BEGIN Materials provided
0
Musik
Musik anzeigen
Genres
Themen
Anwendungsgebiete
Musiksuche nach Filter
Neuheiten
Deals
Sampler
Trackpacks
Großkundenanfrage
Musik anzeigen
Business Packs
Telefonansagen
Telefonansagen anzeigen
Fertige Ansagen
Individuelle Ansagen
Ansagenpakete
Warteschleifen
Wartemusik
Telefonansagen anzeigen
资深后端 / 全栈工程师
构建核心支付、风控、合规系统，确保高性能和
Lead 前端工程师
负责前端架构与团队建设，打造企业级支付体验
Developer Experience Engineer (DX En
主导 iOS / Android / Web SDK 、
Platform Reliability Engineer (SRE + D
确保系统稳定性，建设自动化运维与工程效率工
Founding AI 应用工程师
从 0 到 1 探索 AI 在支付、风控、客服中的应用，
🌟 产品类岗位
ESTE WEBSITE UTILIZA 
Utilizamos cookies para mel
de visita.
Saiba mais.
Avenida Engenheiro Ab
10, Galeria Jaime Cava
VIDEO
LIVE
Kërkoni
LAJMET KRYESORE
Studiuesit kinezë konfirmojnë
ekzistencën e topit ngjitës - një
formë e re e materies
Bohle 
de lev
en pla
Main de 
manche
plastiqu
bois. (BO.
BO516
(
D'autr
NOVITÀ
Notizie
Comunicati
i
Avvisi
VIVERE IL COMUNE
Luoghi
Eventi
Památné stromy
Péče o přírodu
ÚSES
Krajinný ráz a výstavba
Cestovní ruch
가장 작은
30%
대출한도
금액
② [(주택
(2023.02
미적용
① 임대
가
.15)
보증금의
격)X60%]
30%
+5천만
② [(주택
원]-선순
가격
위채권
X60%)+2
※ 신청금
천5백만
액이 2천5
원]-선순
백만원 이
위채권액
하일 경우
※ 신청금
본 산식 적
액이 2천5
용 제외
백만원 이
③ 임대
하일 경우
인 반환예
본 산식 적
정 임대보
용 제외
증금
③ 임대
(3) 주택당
END Materials provided
**Exercise prompt**
In the listing above, transcribe exactly everything from the line containing "Platform Reliability Engineer (SRE + D" down to the line containing "LAJMET KRYESORE", including both and nothing more.

**Output of the task**
Platform Reliability Engineer (SRE + D
确保系统稳定性，建设自动化运维与工程效率工
Founding AI 应用工程师
从 0 到 1 探索 AI 在支付、风控、客服中的应用，
🌟 产品类岗位
ESTE WEBSITE UTILIZA 
Utilizamos cookies para mel
de visita.
Saiba mais.
Avenida Engenheiro Ab
10, Galeria Jaime Cava
VIDEO
LIVE
Kërkoni
LAJMET KRYESORE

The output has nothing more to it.